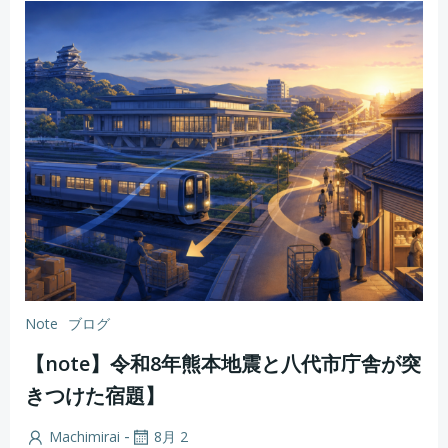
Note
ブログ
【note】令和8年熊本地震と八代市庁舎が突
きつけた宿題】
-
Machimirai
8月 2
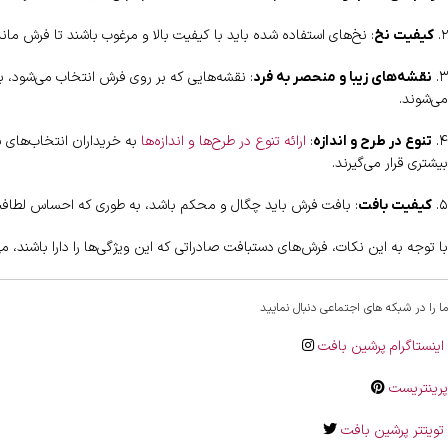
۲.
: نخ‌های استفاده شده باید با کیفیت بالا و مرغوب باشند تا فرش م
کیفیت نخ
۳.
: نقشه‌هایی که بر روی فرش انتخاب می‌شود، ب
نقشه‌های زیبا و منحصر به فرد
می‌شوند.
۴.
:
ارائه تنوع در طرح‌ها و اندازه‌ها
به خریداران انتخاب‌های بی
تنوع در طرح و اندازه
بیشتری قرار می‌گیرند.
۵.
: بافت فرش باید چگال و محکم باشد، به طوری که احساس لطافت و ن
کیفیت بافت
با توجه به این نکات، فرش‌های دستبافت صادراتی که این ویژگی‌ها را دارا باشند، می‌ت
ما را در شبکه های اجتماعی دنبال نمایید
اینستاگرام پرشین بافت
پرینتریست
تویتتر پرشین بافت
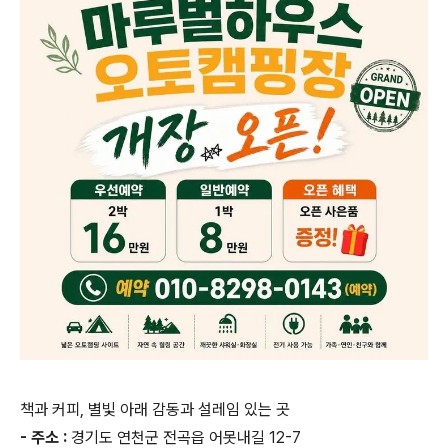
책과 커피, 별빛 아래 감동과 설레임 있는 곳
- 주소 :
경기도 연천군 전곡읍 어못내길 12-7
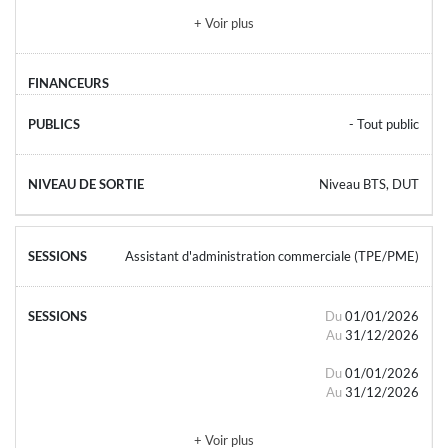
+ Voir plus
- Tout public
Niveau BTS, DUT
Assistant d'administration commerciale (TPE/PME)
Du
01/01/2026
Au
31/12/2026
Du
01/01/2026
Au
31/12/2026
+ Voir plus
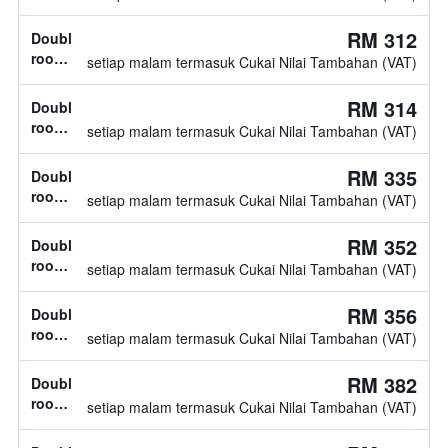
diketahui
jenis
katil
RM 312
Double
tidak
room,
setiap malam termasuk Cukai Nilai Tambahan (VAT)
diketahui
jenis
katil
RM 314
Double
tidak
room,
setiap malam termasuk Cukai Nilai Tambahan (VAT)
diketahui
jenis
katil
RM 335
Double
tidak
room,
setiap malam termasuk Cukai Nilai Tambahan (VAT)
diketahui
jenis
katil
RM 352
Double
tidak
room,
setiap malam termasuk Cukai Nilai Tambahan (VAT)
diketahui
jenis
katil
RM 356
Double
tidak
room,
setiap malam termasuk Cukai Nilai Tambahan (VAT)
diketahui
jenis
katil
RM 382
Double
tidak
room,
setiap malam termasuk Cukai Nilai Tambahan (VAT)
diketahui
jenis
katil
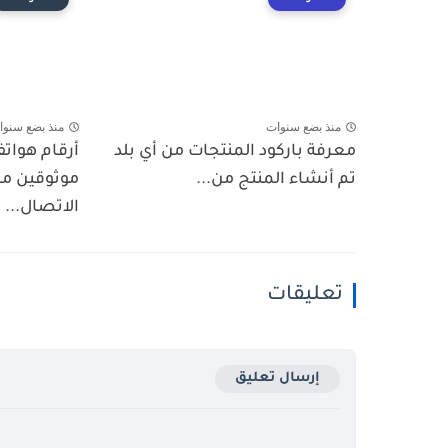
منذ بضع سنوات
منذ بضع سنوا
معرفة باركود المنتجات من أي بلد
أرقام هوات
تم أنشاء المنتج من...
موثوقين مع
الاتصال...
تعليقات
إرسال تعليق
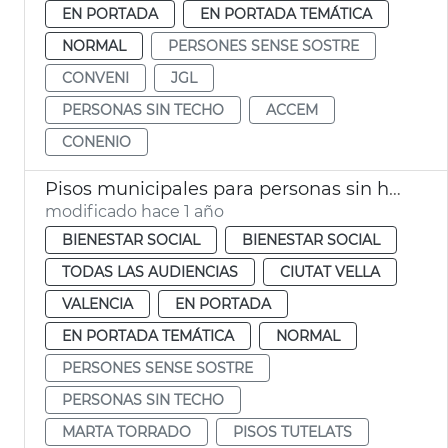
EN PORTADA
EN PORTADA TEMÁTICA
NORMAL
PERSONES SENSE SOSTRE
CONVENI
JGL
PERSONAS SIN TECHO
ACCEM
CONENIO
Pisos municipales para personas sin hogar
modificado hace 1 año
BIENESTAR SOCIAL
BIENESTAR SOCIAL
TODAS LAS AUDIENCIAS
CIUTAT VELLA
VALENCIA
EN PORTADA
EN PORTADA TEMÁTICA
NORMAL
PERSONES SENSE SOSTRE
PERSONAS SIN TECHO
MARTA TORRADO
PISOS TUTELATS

_HOW TO COMPLETE THIS TASK_
The data above should be restated exactly, with its images dropped.

_ANSWER TO THIS EXERCISE_
Note
ブログ
【note】令和8年熊本地震と八代市庁舎が突
きつけた宿題】
-
Machimirai
8月 2
۲.
: نخ‌های استفاده شده باید با کیفیت بالا و مرغوب باشند تا فرش م
کیفیت نخ
۳.
: نقشه‌هایی که بر روی فرش انتخاب می‌شود، ب
نقشه‌های زیبا و منحصر به فرد
می‌شوند.
۴.
:
ارائه تنوع در طرح‌ها و اندازه‌ها
به خریداران انتخاب‌های بی
تنوع در طرح و اندازه
بیشتری قرار می‌گیرند.
۵.
: بافت فرش باید چگال و محکم باشد، به طوری که احساس لطافت و ن
کیفیت بافت
با توجه به این نکات، فرش‌های دستبافت صادراتی که این ویژگی‌ها را دارا باشند، می‌ت
ما را در شبکه های اجتماعی دنبال نمایید
اینستاگرام پرشین بافت
پرینتریست
تویتتر پرشین بافت
책과 커피, 별빛 아래 감동과 설레임 있는 곳
- 주소 :
경기도 연천군 전곡읍 어못내길 12-7
+ Voir plus
- Tout public
Niveau BTS, DUT
Assistant d'administration commerciale (TPE/PME)
Du
01/01/2026
Au
31/12/2026
Du
01/01/2026
Au
31/12/2026
+ Voir plus
diketahui
jenis
katil
RM 312
Double
tidak
room,
setiap malam termasuk Cukai Nilai Tambahan (VAT)
diketahui
jenis
katil
RM 314
Double
tidak
room,
setiap malam termasuk Cukai Nilai Tambahan (VAT)
diketahui
jenis
katil
RM 335
Double
tidak
room,
setiap malam termasuk Cukai Nilai Tambahan (VAT)
diketahui
jenis
katil
RM 352
Double
tidak
room,
setiap malam termasuk Cukai Nilai Tambahan (VAT)
diketahui
jenis
katil
RM 356
Double
tidak
room,
setiap malam termasuk Cukai Nilai Tambahan (VAT)
diketahui
jenis
katil
RM 382
Double
tidak
room,
setiap malam termasuk Cukai Nilai Tambahan (VAT)
diketahui
jenis
katil
منذ بضع سنوات
منذ بضع سنوا
معرفة باركود المنتجات من أي بلد
أرقام هوات
تم أنشاء المنتج من...
موثوقين مع
الاتصال...
تعليقات
إرسال تعليق
EN PORTADA
EN PORTADA TEMÁTICA
NORMAL
PERSONES SENSE SOSTRE
CONVENI
JGL
PERSONAS SIN TECHO
ACCEM
CONENIO
Pisos municipales para personas sin hogar
modificado hace 1 año
BIENESTAR SOCIAL
BIENESTAR SOCIAL
TODAS LAS AUDIENCIAS
CIUTAT VELLA
VALENCIA
EN PORTADA
EN PORTADA TEMÁTICA
NORMAL
PERSONES SENSE SOSTRE
PERSONAS SIN TECHO
MARTA TORRADO
PISOS TUTELATS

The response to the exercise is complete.